- **Exercise**: Retype each entry below exactly. Do not carry any image over.

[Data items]
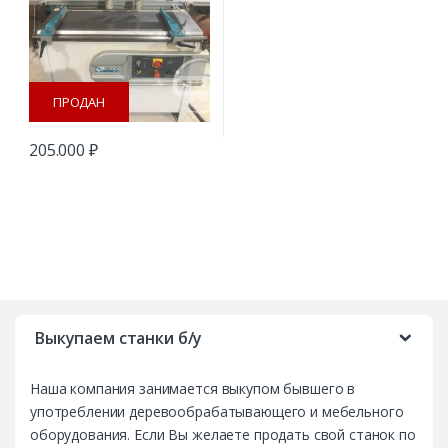
ПРОДАН
205.000
₽
B
r
Выкупаем станки б/у
a
Наша компания занимается выкупом бывшего в
n
употреблении деревообрабатывающего и мебельного
d
оборудования. Если Вы желаете продать свой станок по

- **Reply**:
ПРОДАН
205.000
₽
B
r
Выкупаем станки б/у
a
Наша компания занимается выкупом бывшего в
n
употреблении деревообрабатывающего и мебельного
d
оборудования. Если Вы желаете продать свой станок по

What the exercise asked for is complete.